Several more processes of this kind are carried out, until.
the furnace is heated to redness over a charcoal fire. Mercury is added. When the mercury begins to stir, lead is poured in. Yellowness will then rise up from the sides and meet in the middle. Upon pouring this on the ground, gold will be obtained.
This gold is then mixed with two unidentifiable substances for a hundred days, until it becomes soft and can be kneaded into pills. The eating of these pills three times a day
will drive away all diseases. A blind man will regain his sight, a deaf man his hearing, and an aged man will become again as if he were but thirty years old. It will be possible to enter fire without being burned, and to be invulnerable to all evils, poisons, cold winds, hear, or dampness.
In these ideas Chinese alchemy shows important differences from the practices of the Alexandrian metallurgists, who never claimed to be able to make genuine gold and silver out of other metals.
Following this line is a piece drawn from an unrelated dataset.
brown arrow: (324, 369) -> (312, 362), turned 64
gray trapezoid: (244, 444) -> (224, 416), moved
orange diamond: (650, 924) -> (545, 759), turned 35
They merely said they could change the color of these other metals, and thus make them look like gold or silver. Furthermore, their aim in so doing was to gain wealth by palming off their imitations of precious metals on other people. They did not have the belief, as did the Chinese, that gold is an "immortal" metal, and that it could, therefore, be used to give immortality to human beings.
This fundamental Chinese idea crops up again in later Arabic and European alchemy, though often mixed with other ideas that go back to the Alexandrians. Thus, in European alchemy we often see references to the "philosopher's stone," the "elixir of life," and the "fountain of perpetual youth." (It will be remembered that when the Spanish explorer, Ponce de León, discovered Florida in 1521, he was searching for such a "fountain of youth.") By the thirteenth century, when alchemy was attracting attention in Europe, it had become largely discredited in China. Before that time, however, Chinese alchemists had succeeded in persuading even emperors to try their elixirs. Among them were some who actually died from the effects! What is more important is the fact that the experiments of the Chinese alchemists probably resulted in certain inventions of great practical value for mankind. Among them, it has been suggested, were porcelain and gunpowder. The use of gold in modern medicine, especially in treatment for arthritis, has still to be traced historically, however.
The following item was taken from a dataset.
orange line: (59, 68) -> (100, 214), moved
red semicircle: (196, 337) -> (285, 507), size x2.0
In Europe, alchemy lingered many centuries longer than in China. Its deathblow was dealt only in 1783, when Lavoisier (l743-94), the famous French father of modern chemistry, published an epoch-making treatise. In this he demonstrated, by making careful weight measurements of things before and after they had been burned, that fire cannot possibly exist as a separate element. He thus disproved the old theory that all things are formed from the constantly changing combinations of only a few basic elements, of which fire is one. In its place he laid the foundations for our modern classification of chemical elements. And our grandfathers came to consider alchemists quacks or magicians.
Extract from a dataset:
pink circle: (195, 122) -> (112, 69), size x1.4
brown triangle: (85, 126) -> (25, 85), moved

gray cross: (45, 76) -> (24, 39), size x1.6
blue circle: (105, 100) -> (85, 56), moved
We have no definite evidence of how the Chinese art of alchemy was brought to Western Asia, but very probably it was carried there over the Central Asiatic trade route by traders, religious pilgrims, or possibly even soldiers. In the case of paper, for example, we know that the Arabs learned the secret of its manufacture from Chinese soldiers whom they captured in battle in the year 751. As Arabic alchemy begins not long after this event — in the ninth century — it, too, might very possibly have been learned by the Arabs from the Chinese through chance contacts of this sort.